EXTRACTED MATERIAL:
========================================================================
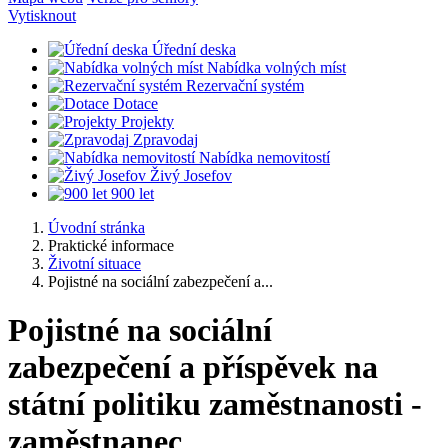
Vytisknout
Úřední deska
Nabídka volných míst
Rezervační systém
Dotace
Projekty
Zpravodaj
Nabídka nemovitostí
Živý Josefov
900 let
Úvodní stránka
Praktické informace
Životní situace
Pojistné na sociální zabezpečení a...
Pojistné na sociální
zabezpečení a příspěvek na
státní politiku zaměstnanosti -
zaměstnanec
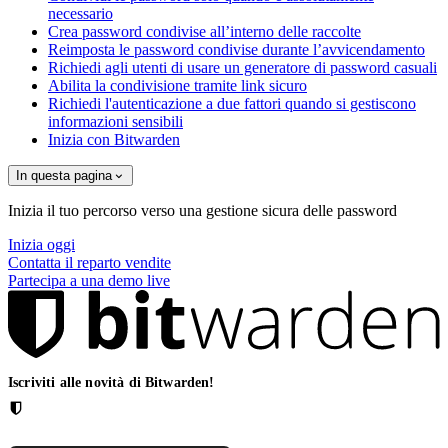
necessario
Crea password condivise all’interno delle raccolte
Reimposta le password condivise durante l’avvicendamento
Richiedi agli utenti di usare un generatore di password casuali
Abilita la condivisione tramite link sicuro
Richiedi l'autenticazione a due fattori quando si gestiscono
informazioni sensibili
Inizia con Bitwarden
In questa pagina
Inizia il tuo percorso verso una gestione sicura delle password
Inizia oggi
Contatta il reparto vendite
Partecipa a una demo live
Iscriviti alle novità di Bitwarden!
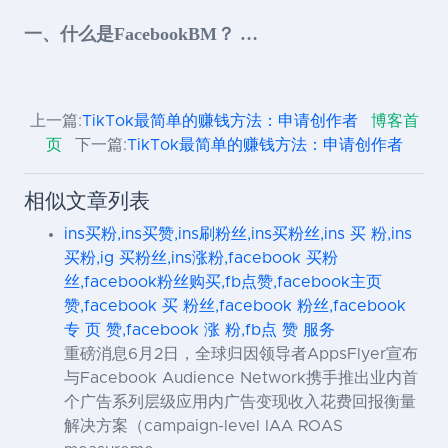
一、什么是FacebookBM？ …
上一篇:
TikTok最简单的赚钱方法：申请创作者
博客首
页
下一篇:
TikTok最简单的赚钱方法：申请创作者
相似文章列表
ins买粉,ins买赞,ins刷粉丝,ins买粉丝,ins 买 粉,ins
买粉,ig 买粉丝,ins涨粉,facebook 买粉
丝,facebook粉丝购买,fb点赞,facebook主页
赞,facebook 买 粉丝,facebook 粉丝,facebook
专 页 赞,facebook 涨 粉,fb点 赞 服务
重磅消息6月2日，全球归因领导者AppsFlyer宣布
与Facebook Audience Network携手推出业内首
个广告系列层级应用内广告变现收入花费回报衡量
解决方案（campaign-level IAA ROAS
========================================================================
WHAT TO PRODUCE:
Copy each line of the preceding material that contains "sociální".

EXPECTED ANSWER:
Pojistné na sociální zabezpečení a...
Pojistné na sociální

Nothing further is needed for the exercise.